Records excerpted from a collection:
++++
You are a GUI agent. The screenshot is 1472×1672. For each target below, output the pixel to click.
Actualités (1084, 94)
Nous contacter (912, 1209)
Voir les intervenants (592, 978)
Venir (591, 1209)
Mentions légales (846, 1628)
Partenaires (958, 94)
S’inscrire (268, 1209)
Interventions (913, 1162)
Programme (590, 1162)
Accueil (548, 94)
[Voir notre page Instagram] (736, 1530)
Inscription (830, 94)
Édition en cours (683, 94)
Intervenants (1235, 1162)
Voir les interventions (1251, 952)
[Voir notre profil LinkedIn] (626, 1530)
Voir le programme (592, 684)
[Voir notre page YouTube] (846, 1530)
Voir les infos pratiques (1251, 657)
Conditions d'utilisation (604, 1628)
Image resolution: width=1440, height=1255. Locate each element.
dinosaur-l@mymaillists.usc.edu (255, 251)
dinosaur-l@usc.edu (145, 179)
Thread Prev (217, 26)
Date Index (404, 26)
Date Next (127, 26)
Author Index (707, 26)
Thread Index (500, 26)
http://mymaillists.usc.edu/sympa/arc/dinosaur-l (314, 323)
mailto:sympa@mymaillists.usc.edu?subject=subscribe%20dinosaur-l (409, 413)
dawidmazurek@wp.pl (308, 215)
++++
GOAL OF THE EXERCISE =>
Set down each record again, exactly as written.

RESULT =>
You are a GUI agent. The screenshot is 1472×1672. For each target below, output the pixel to click.
Actualités (1084, 94)
Nous contacter (912, 1209)
Voir les intervenants (592, 978)
Venir (591, 1209)
Mentions légales (846, 1628)
Partenaires (958, 94)
S’inscrire (268, 1209)
Interventions (913, 1162)
Programme (590, 1162)
Accueil (548, 94)
[Voir notre page Instagram] (736, 1530)
Inscription (830, 94)
Édition en cours (683, 94)
Intervenants (1235, 1162)
Voir les interventions (1251, 952)
[Voir notre profil LinkedIn] (626, 1530)
Voir le programme (592, 684)
[Voir notre page YouTube] (846, 1530)
Voir les infos pratiques (1251, 657)
Conditions d'utilisation (604, 1628)
Image resolution: width=1440, height=1255. Locate each element.
dinosaur-l@mymaillists.usc.edu (255, 251)
dinosaur-l@usc.edu (145, 179)
Thread Prev (217, 26)
Date Index (404, 26)
Date Next (127, 26)
Author Index (707, 26)
Thread Index (500, 26)
http://mymaillists.usc.edu/sympa/arc/dinosaur-l (314, 323)
mailto:sympa@mymaillists.usc.edu?subject=subscribe%20dinosaur-l (409, 413)
dawidmazurek@wp.pl (308, 215)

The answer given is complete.